What needs to be done »
What lines of the data hold the string "Describe"? Copy them all.

The data »
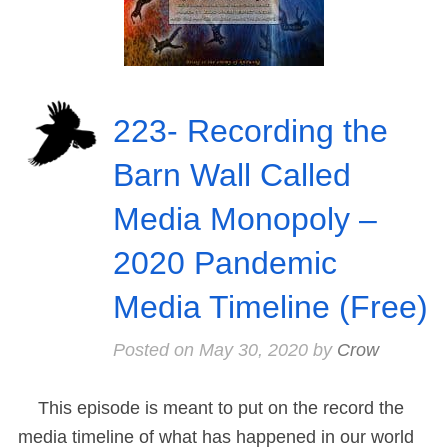
223- Recording the
Barn Wall Called
Media Monopoly –
2020 Pandemic
Media Timeline (Free)
Posted on
May 30, 2020
by
Crow
This episode is meant to put on the record the
media timeline of what has happened in our world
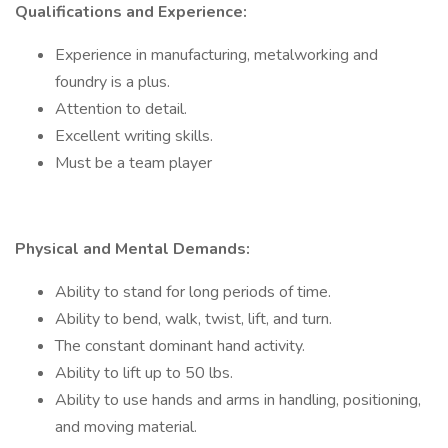
Qualifications and Experience:
Experience in manufacturing, metalworking and
foundry is a plus.
Attention to detail.
Excellent writing skills.
Must be a team player
Physical and Mental Demands:
Ability to stand for long periods of time.
Ability to bend, walk, twist, lift, and turn.
The constant dominant hand activity.
Ability to lift up to 50 lbs.
Ability to use hands and arms in handling, positioning,
and moving material.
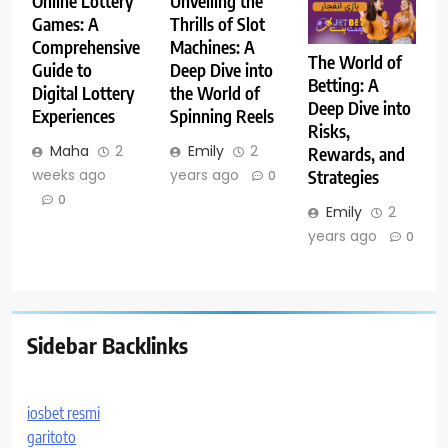
Online Lottery
Unveiling the
Games: A
Thrills of Slot
Comprehensive
Machines: A
The World of
Guide to
Deep Dive into
Betting: A
Digital Lottery
the World of
Deep Dive into
Experiences
Spinning Reels
Risks,
Maha
2
Emily
2
Rewards, and
weeks ago
years ago
Strategies
0
0
Emily
2
years ago
0
Sidebar Backlinks
iosbet resmi
garitoto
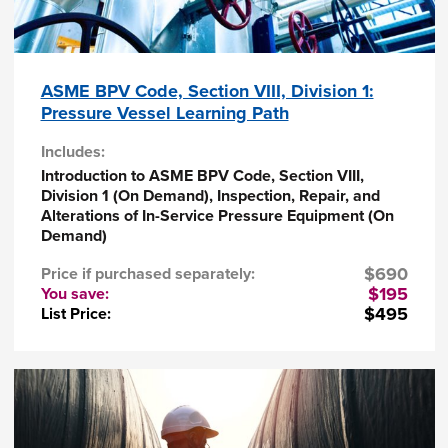
Describe scope, purpose, and organization
of the ASME BPV Code, Section VIII,
Division 1: Rules for the Construction of
Pressure Vessels
Define allowable materials, explain how to
ASME BPV Code, Section VIII, Division 1:
reclassify materials and identify material
Pressure Vessel Learning Path
traceability requirements
Explain how to apply the Code rules to
Includes:
common design and fabrication situations
Introduction to ASME BPV Code, Section VIII,
Identify the calculations for some of the
Division 1 (On Demand), Inspection, Repair, and
loadings and situations not addressed by
Alterations of In-Service Pressure Equipment (On
the Code
Demand)
Describe the preparation of design
specifications, design reports, data reports,
$690
Price if purchased separately:
and other documentation
$195
You save:
$495
List Price:
Who should attend?
Engineers and technical professionals from repair
organizations, inspection agencies and other
organizations involved with inspection, repair,
and alternation of pressure equipment. Intended
for manufacturers, users, owners, constructors,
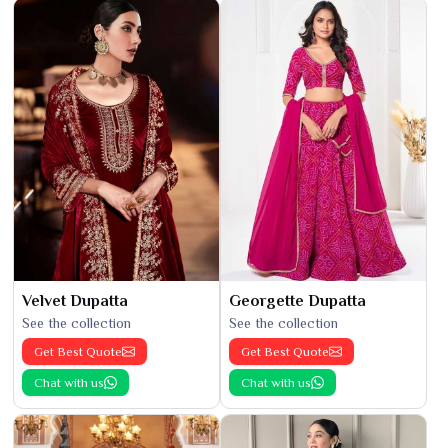
Velvet Dupatta
Georgette Dupatta
See the collection
See the collection
Get Best Quote
Get Best Quote
Chat with us
Chat with us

Exercise response »
Describe scope, purpose, and organization
Describe the preparation of design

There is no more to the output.